Sabine Hering (* 7. August 1947 in Hamburg) ist eine deutsche Sozialwissenschaftlerin. Ihre Forschungsschwerpunkte sind die Geschichte der Frauenbewegung, deutsche und internationale Wohlfahrtsgeschichte und die Geschichte der Sozialdemokratie.
Sabine Hering wuchs in einem liberalen Elternhaus auf und machte ihr Abitur 1967 auf dem Helene-Lange-Gymnasium in Hamburg. Sie studierte Soziologie, Linguistik und Literaturwissenschaft an der Universität Hamburg und wurde 1973 promoviert. Ihre wissenschaftliche Laufbahn begann an der Eberhard Karls Universität Tübingen und danach von 1975 bis 1984 an der Gesamthochschule Kassel, wo sie mit Kolleginnen 1983 das Archiv der deutschen Frauenbewegung – heute Stiftung Archiv der deutschen Frauenbewegung – gründete. Nach einigen Jahren freiberuflicher Tätigkeit, u. a. bei der Bundeszentrale für politische Bildung, habilitierte sie sich im Jahre 1989 an der TU Berlin mit einer Arbeit über die Frauenbewegung im Ersten Weltkrieg. Nach einer Vertretungsprofessur 1991/92 an der Johann-Wolfgang-Goethe-Universität Frankfurt am Main war sie von 1993 bis 2012 Professorin an der Universität Siegen mit den Schwerpunkten Sozialpädagogik, Gender und Wohlfahrtsgeschichte, unterbrochen von einer Vertretungsprofessur in den Jahren 2000/2001 an der Freien Universität Berlin. Von 2006 bis 2010 war sie Direktorin des Kompetenzzentrums der Universität Siegen, Sprecherin des Zentrums für Gender Studies (Gestu_S) und Prorektorin für Studium und Lehre.

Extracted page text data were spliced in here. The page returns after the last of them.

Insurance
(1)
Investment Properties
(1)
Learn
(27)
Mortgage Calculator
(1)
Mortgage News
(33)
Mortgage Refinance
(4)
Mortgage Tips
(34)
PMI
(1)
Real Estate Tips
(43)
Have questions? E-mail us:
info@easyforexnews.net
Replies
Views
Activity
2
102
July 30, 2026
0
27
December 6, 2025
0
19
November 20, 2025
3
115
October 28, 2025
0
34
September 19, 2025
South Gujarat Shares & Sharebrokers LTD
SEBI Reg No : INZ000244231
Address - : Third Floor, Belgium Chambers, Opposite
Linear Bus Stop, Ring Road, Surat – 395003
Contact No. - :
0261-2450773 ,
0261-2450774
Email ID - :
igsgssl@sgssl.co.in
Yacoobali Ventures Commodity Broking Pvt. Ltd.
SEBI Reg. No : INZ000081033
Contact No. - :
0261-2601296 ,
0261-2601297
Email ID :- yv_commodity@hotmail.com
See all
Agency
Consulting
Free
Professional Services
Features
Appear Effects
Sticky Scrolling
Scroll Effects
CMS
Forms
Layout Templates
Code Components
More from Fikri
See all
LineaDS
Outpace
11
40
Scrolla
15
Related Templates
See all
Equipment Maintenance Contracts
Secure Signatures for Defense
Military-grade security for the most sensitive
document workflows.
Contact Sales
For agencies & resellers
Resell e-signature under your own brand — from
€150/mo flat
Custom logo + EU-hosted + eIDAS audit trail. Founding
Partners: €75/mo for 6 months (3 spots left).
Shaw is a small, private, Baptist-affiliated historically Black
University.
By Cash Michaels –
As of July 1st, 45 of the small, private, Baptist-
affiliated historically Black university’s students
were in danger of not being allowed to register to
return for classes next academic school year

Seit Herbst 2012 lebt Sabine Hering in Potsdam.
Die wesentlichen Arbeitsfelder der vergangenen Jahre waren u. a.:
Beratung beim Aufbau des Digitalen Deutschen Frauenarchivs (Berlin),
Planung und Durchführung des Projekts Frauenwahllokal anlässlich 100 Jahre Frauenstimmrecht in Deutschland (2018/19),
Aufbau und Leitung der Historischen Kommission der SPD Brandenburg,
Aufarbeitung von Schriften aus dem Nachlass von C. Wolfgang Müller (jetzt im DZI Berlin)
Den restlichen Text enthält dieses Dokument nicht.